Philippines national life insurer buyout gets green light

Regulator approves the sale of the troubled National Life Insurance Corporation of the Philippines, which will be incorporated as a rehabilitated company

Insurance News

By Louie Bacani


Industry regulators have approved the sale of the beleaguered National Life Insurance Corporation of the Philippines (NLIC) for £15.57mn.
 
The country’s Insurance Commission (IC) said 6762 Holdings Corporation emerged as the winning bidder for 1.5 million NLIC common shares as well as its debts, BusinessWorld reported.
 
Under the agreement signed on May 6, a new company shall be incorporated by 6762 Holdings to be designated as the “Rehabilitated NLIC,” according to the report.
 
The report added that the new company can use the corporate name “National Life Insurance Company of the Philippines” and should comply with the statutory net worth requirements applicable to existing insurance companies.
 
According to the regulator, it will closely supervise the new company until it is able to operate normally.
 
“With the execution of the Sale and Purchase Agreement, we take a major step toward concluding the successful life insurer rehabilitation in the Philippine insurance industry,” Businessworld quoted Insurance Commissioner Emmanuel Dooc as saying.
 
“The Insurance Commission and parties representing various interests have worked together in an unprecedented way starting from the formulation and several modifications of rehabilitation plan until its implementation.
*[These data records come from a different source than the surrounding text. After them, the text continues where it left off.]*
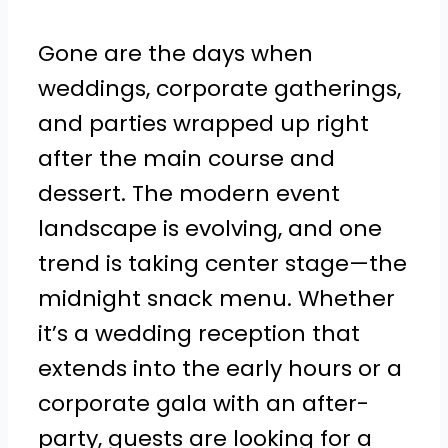
Gone are the days when
weddings, corporate gatherings,
and parties wrapped up right
after the main course and
dessert. The modern event
landscape is evolving, and one
trend is taking center stage—the
midnight snack menu. Whether
it’s a wedding reception that
extends into the early hours or a
corporate gala with an after-
party, guests are looking for a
I am satisfied that this transaction will enable us to complete the rehabilitation in a very positive fashion taking into primary consideration the best interest of the NLIC’s policyholders,” he added.
 
NLIC, a life insurance firm operating for over 80 years, has been twice placed under conservatorship by the IC due to its accumulated losses that eroded its solvency margin.
 
In 2013, the IC approved salient parts of the rehabilitation proposals submitted by NLIC’s conservator and policyholders.